Extracted records
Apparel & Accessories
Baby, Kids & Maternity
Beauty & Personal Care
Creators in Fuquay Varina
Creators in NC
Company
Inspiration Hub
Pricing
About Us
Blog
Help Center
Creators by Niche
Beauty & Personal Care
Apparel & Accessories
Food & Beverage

---

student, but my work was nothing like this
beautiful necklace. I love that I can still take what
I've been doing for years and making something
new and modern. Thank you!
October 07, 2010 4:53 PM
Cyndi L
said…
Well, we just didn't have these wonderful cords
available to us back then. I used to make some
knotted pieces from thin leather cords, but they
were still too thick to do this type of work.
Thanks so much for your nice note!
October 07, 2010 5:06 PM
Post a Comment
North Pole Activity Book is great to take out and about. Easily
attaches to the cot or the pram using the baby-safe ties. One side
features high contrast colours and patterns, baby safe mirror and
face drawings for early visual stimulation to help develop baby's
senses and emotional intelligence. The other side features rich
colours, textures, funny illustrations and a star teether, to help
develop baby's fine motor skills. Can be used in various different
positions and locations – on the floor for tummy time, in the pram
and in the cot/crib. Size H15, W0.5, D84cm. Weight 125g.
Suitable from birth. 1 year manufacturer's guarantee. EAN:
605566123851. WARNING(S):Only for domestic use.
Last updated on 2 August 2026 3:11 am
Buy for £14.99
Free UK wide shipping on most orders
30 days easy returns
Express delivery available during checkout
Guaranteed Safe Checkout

Instructions to follow
The lines above that hold the word "this" should be found and copied out.

Written answer
student, but my work was nothing like this
were still too thick to do this type of work.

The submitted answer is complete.